A era do diálogo chegou para ficar? Para Nepomuceno, a mudança é inapelável e todos terão de entrar na fila, mesmo que daqui a 30 anos. “Há uma fila em que 90% das pessoas não perceberam que existe. É um processo de mudança da plataforma de conhecimento mundial. Você decide se quer entrar agora ou depois. Há ônus e bônus para os primeiros e
para os últimos.”

Portanto, se a expedição de Darwin cruzasse os mares hoje, ele provavelmente “blogaria” seus registros de viagem em tempo real, teclando de um dispositivo móvel com conexão por satélite. Adicionado aos seus “amigos”, Wallace poderia “viralizar” a descoberta de Darwin, provocando a comunidade científica numa rede social multicanal que envolveria, além dos meios acadêmicos, o LinkedIn, Facebook e Twitter. Em vez de levar 20 anos, o mundo poderia ser transformado em minutos.
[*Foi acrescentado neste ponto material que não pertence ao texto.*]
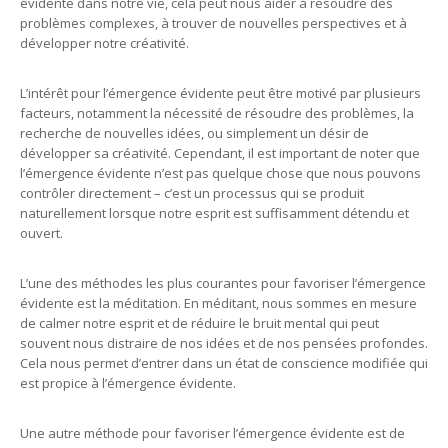
évidente dans notre vie, cela peut nous aider à résoudre des
problèmes complexes, à trouver de nouvelles perspectives et à
développer notre créativité.
L’intérêt pour l’émergence évidente peut être motivé par plusieurs
facteurs, notamment la nécessité de résoudre des problèmes, la
recherche de nouvelles idées, ou simplement un désir de
développer sa créativité. Cependant, il est important de noter que
l’émergence évidente n’est pas quelque chose que nous pouvons
contrôler directement – c’est un processus qui se produit
naturellement lorsque notre esprit est suffisamment détendu et
ouvert.
L’une des méthodes les plus courantes pour favoriser l’émergence
évidente est la méditation. En méditant, nous sommes en mesure
de calmer notre esprit et de réduire le bruit mental qui peut
souvent nous distraire de nos idées et de nos pensées profondes.
Cela nous permet d’entrer dans un état de conscience modifiée qui
est propice à l’émergence évidente.
Une autre méthode pour favoriser l’émergence évidente est de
Ferramentas para uma Empresa 2.0

Entenda os recursos que podem fazer de sua empresa uma rede colaborativa

Wiki
Software gratuito que permite a publicação de conteúdos (textos, áudio, vídeo etc.), via navegador web, por qualquer pessoa inscrita. Sua lógica favorece a criação de tópicos, revisão e edição coletivas de qualquer conteúdo inserido. É o sistema da Wikipédia.

Blog
Site cuja estrutura permite sua criação e atualização rápida a partir de acréscimos de artigos, ou posts, por uma ou mais pessoas inscritas. Pode combinar texto, imagens e
links para outros blogs e
páginas da web. Seus leitores podem comentar o conteúdo, interagir com os autores e oferecer conexão para seus próprios blogs.

Microblog
É um blog minimalista, que oferece espaço limitado a poucas dezenas de caracteres por post para a publicação de textos, imagens e links. O mais popular é o Twitter. Segue a lógica de mensagens curtas como os SMS (torpedos). Alguns podem ser atualizados via celular. Ótima forma de compartilhamento de informações curtas, favorece a replicação do conteúdo de posts de outros usuários.

Web 2.0
Termo criado para designar uma nova abordagem de utilização e desenvolvimento da web como plataforma de compartilhamento e agregação de conteúdos. Integram o conceito sites e recursos que fomentam a inteligência coletiva ao tornar a experiência do usuário tanto melhor quanto mais ele interagir em rede.